Recently, I was re-diagnosed with Avoidant/Restrictive Food Intake Disorder (ARFID) and started a treatment program at the Massachusetts General Hospital Eating Disorder Clinic. It’s taken me a long time to take action, but now I’m putting my health and happiness first.


“Eating disorder” makes us think of anorexia, binging and bulimia — but there’s this relatively new disorder named ARFID that has suddenly become a huge part of my life. By relatively new, I mean it was only just recently deemed a legitimate illness. ARFID isn’t centered around weight or physical appearance. Instead, this eating disorder is based on an aversion to food. For some people, the restrictive or avoidant behavior develops after a traumatic experience like choking or food poisoning. Most people who are diagnosed with ARFID don’t eat certain foods because they don’t like the texture, smell, etc. I fall into the less-common subcategory of ARFIDs that don’t eat because of a small appetite, nausea or extreme fullness. Whatever the specific source, anxiety is thoroughly intertwined with ARFID.


To learn more about ARFID, check out the National Eating Disorders Association website because they explain it better, and honestly, they’re much more reputable when it comes to medical facts and whatnot.

I didn’t really address how little I ate for the first two years that I was restricting. After all, I’ve always had a small appetite and the dwindling food portions weren’t causing major problems in my life, so I didn’t care. When I started balancing my last semester of undergrad with my first full-time writing job, eating became even less of a priority. I didn’t have enough energy to get through the long days, I found myself skipping lunch (or barely eating) most days, and low-blood-sugar-induced writer’s block would set in by 3 p.m. When I did buy or bring lunch, I would take a few bites, let it sit on my desk for hours and eventually throw it away.


In 2015, I left my boring corporate job to walk dogs. I know what you’re thinking; yes, it was amazing. During the work week, I walked between five and 10 miles throughout the day, meaning my body needed even more energy than it did while I was sitting at a desk most of the day. Since I already wasn’t eating enough, I started to burn too many calories and finally told my doctor that I wanted to try to change my eating habits.
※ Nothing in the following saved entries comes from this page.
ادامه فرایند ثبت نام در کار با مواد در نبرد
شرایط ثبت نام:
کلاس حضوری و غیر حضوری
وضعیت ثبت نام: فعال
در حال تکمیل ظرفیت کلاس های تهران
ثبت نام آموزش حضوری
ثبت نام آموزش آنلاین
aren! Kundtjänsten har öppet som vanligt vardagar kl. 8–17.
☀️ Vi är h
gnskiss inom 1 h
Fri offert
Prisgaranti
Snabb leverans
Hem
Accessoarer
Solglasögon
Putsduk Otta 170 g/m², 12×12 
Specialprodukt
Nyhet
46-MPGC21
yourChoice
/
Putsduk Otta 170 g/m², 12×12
I met with a nutritionist, became more conscious of my protein intake and tried to eat regularly. After a few months, she diagnosed me with ARFID and referred me to the eating disorder clinic. I had the perfect opportunity to ignore the diagnosis because she went on maternity leave right after. Seeking treatment didn’t appeal to me because it meant accepting that, after all the progress I’ve made with my mental health and stability, my brain still isn’t working right.
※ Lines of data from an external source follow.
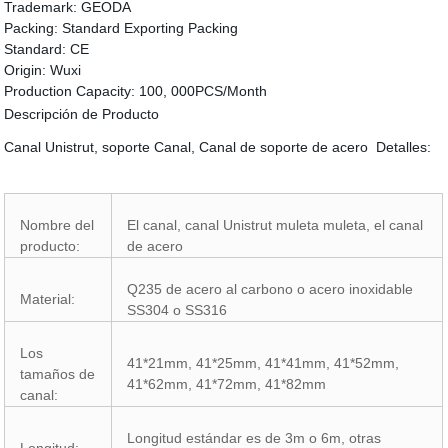
Trademark:
GEODA
Packing:
Standard Exporting Packing
Standard:
CE
Origin:
Wuxi
Production Capacity:
100, 000PCS/Month
Descripción de Producto
Canal Unistrut, soporte Canal, Canal de soporte de acero Detalles:
Nombre del
El canal, canal Unistrut muleta muleta, el canal
producto:
de acero
Q235 de acero al carbono o acero inoxidable
Material:
SS304 o SS316
Los
41*21mm, 41*25mm, 41*41mm, 41*52mm,
tamaños de
41*62mm, 41*72mm, 41*82mm
canal:
Longitud estándar es de 3m o 6m, otras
During the following two and a half years, I repeated the same cycle over and over again. I would notice that I physically and mentally felt terrible, recognize that I was barely eating and try to adopt better habits. But I never made lasting changes. I’d often be more diligent about eating for a few weeks before going back to skipping meals again. Then I felt like a failure because nothing was different.
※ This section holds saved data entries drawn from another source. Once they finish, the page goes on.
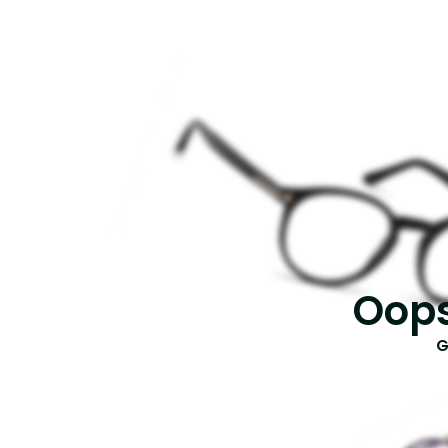
Oops
G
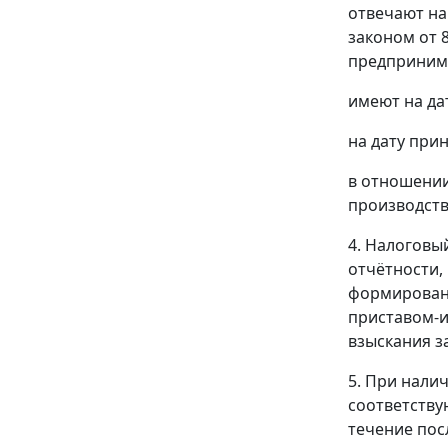
отвечают на
законом от 
предпринимат
имеют на да
на дату при
в отношении
производств
4. Налоговы
отчётности,
формировани
приставом-и
взыскания з
5. При нали
соответству
течение пос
I have a lengthy history of depression and anxiety (you can read more about that here), and it’s been an ongoing battle for as long as I can remember. Over the years, I learned that there are three things I can do to help myself feel good: sleep enough, eat enough and exercise enough. My life changed for the better years ago when I realized that medication can only take me so far, and I need to put in some work too. By not eating as much as I should have been, I increased the likelihood of depression affecting my day-to-day life. And it was. And I was tired of it.


So years after being told to schedule an intake appointment at the eating disorder clinic, I finally called. Here begins my journey to take my life back, get my seemingly random eating disorder under control and let anyone else who has ARFID know they aren’t alone.


It’s easy to feel ashamed about being diagnosed with an eating disorder, especially one that sort of sounds fake to people who don’t know anything about the psychology behind eating disorders. So in honor of National Eating Disorders Awareness Week, I’m trying to bring more visibility to ARFID.